Let’s move!

Biotechnology is regarded as one of the key technologies of the 21st century. It is a motor for the international competitiveness of Germany’s economy and makes an important contribution to the bioeconomy. Our author Katja Lüers visited the biotechnologist Prof. Wolfgang Wiechert at Forschungszentrum Jülich and talked with him about current developments and prospects of the so-called white biotechnology.

Even the ancient Romans loved wine, bread and cheese – for thousands of years, man has used microorganisms such as bacteria or yeasts to produce or refine food. What initially happened as a result of chance discoveries is today an entire branch of science whose fields of application extend far beyond food production: biotechnology. It is involved in antibiotics, animal feeds, skin creams or detergents: for example, enzymes in detergents accelerate chemical reactions and can remove proteins and stubborn dirt at low temperatures. The winner: the environment, because the washing powder contains fewer environmentally harmful substances.

Reaching into nature’s toolbox helps the industry to work in a more resource-conserving and environmentally friendly way – which is pivotal on the way to a bio-based economy and thus to the bioeconomy: renewable raw materials instead of crude oil. This industrial biotechnology is also known as “white biotechnology” and differs in content from “red biotechnology” (medical-pharmaceutical biotechnology) and “green biotechnology” (agricultural-plant biotechnology).

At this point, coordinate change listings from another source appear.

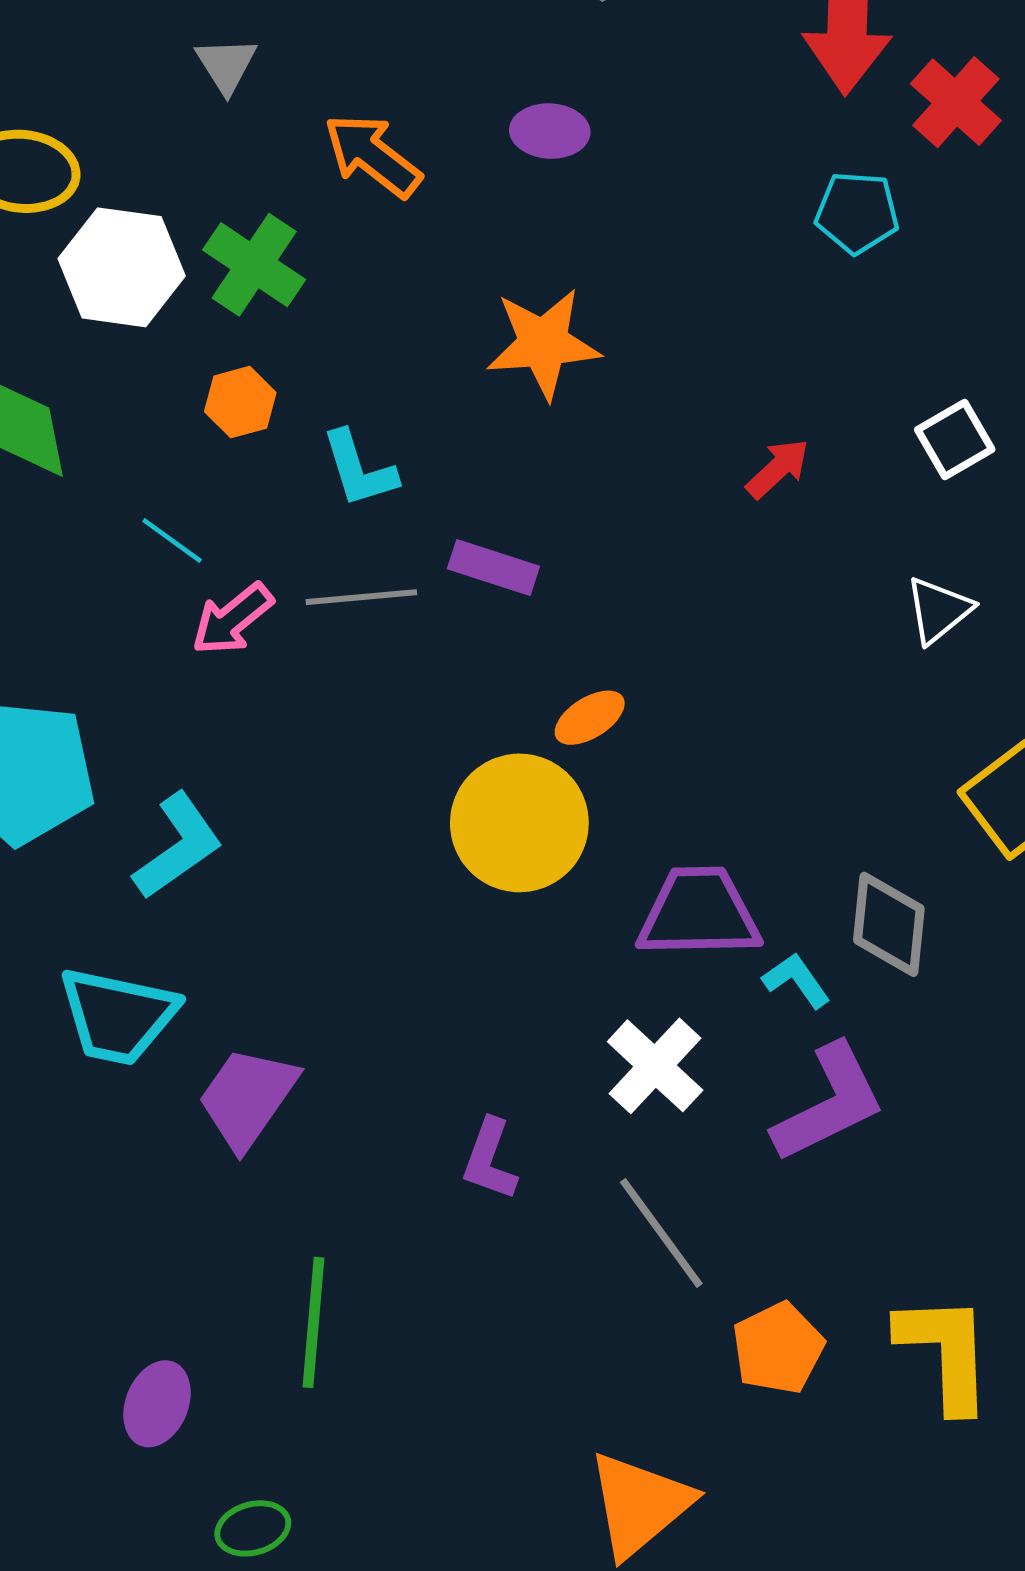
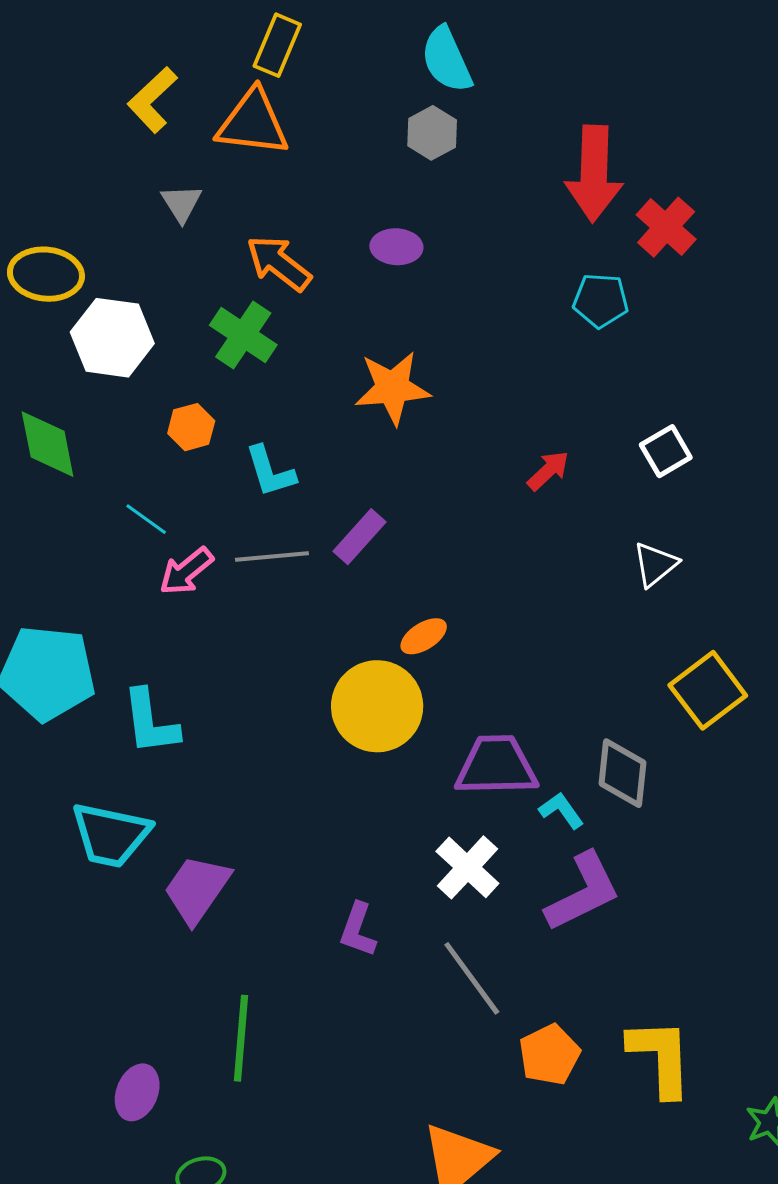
green cross: (254, 265) -> (243, 335), moved
purple rectangle: (493, 567) -> (360, 537), turned -66
cyan L-shape: (178, 846) -> (150, 722), turned 118

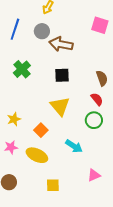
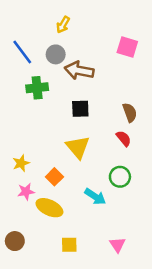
blue line: (15, 29) -> (22, 52), turned -55
green cross: (22, 69) -> (37, 88), moved, turned 36
green circle: (94, 120) -> (120, 177), moved
pink star: (11, 147) -> (26, 192), moved
pink triangle: (94, 175) -> (117, 245), moved, turned -40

Large investments and long development times

The search for a suitable microorganism or enzyme for industrial production is reminiscent of the famous search for a needle in a haystack. Once the researchers have finally found what they are looking for, they first optimise the organism or the enzyme and the process in the test tube. This is followed by "up-scaling": the process must also work on an industrial scale as the desired substance, for example an amino acid, will not only be produced in grams, but in tons. Last but not least, the product has to be isolated from the nutrient broth and purified. Experts call this "downstream processing".

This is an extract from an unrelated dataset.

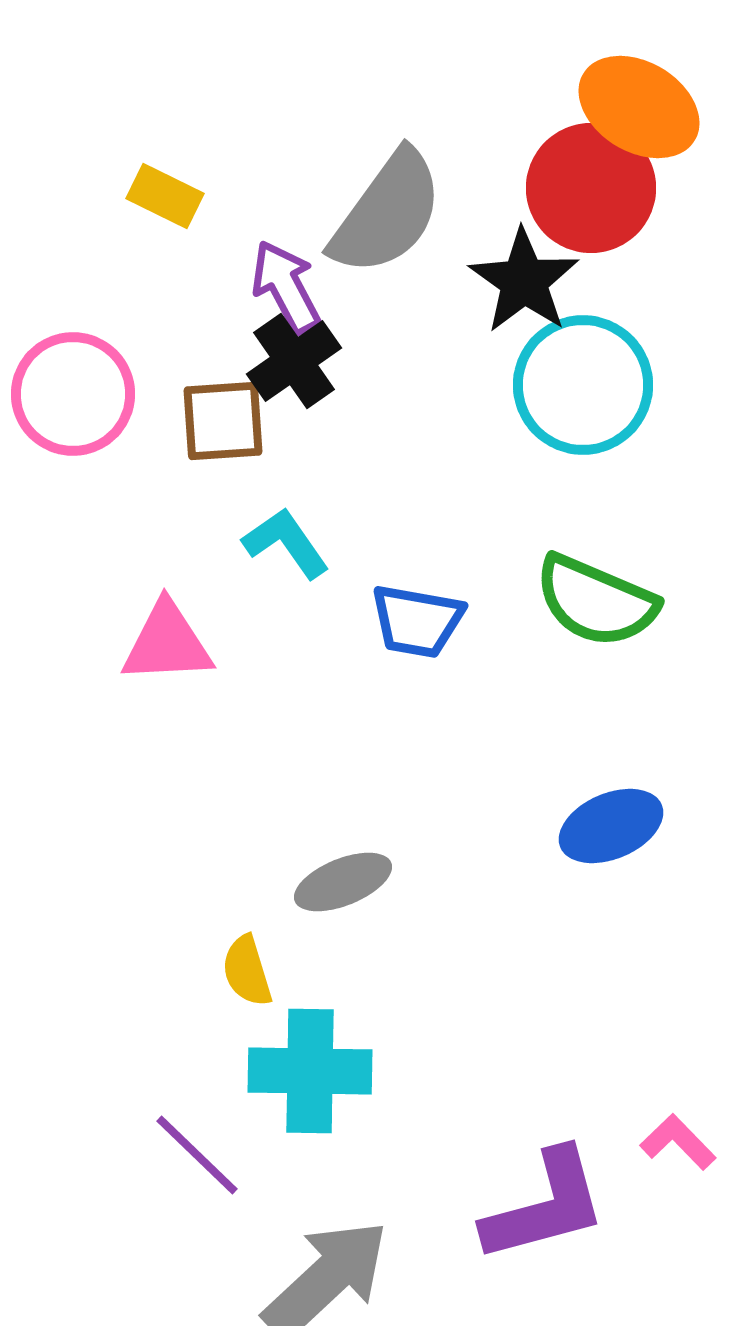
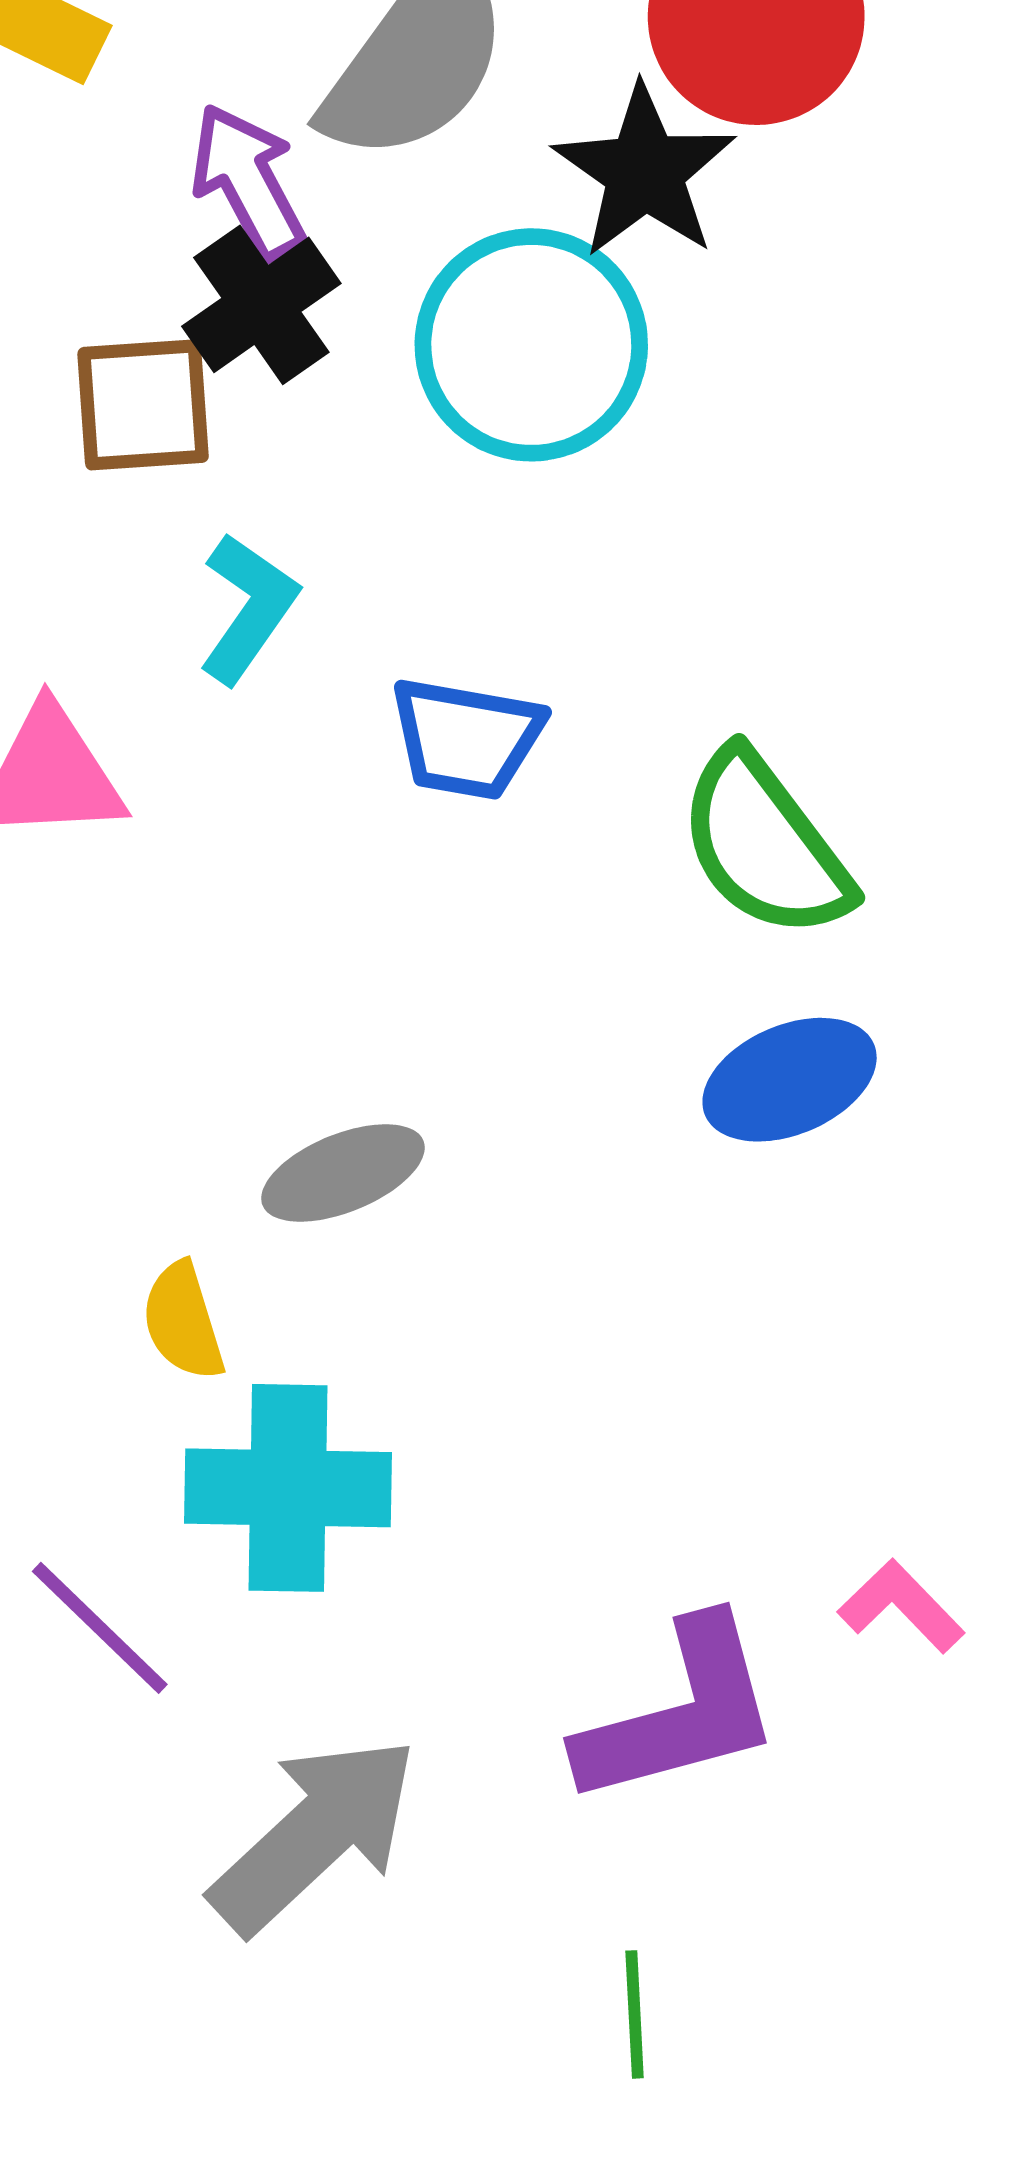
cyan circle: (583, 385) -> (531, 345), moved
cyan L-shape: (286, 543) -> (248, 608), turned 70
green semicircle: (596, 601) -> (765, 845), moved, turned 30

“All this happens much faster today than it did 20 years ago, but it is still too slow – especially in comparison to the chemical industry,” says Prof. Wolfgang Wiechert, head of Systems Biotechnology at IBG-1. If, for example, a biotechnologist has discovered a bacterium that produces an amino acid as a potential food supplement, he is unable to say whether a competitive production process will develop at all or how many years he will need for this. “These development times, which are difficult to calculate, and the associated economic uncertainties are the main reasons why investors are still avoiding biotechnology,” explains the Professor of Computational Systems Biotechnology at RWTH Aachen University. In order for biotechnology to remain on a growth course and expand its leading position on the international market, however, it must increase its competitiveness. This is the starting point for Wiechert’s position paper "Neue Schubkraft für die Biotechnologie" (Fresh Impetus for Biotechnology), which he wrote together with other scientists and presented at the 2018 annual conference of the DECHEMA Society for Chemical Engineering and Biotechnology. The authors are essentially focusing on how research and development will succeed in accelerating the overall development of biotechnological production processes and products: "We don’t talk about improving individual technologies, but about a radical change that will fundamentally change workflows, processes and business models," says Wiechert. The end result could be a development laboratory that resembles an automated production line. This is intended to shorten development times and, above all, make them easier to plan – the key to opening up new markets and developing business models.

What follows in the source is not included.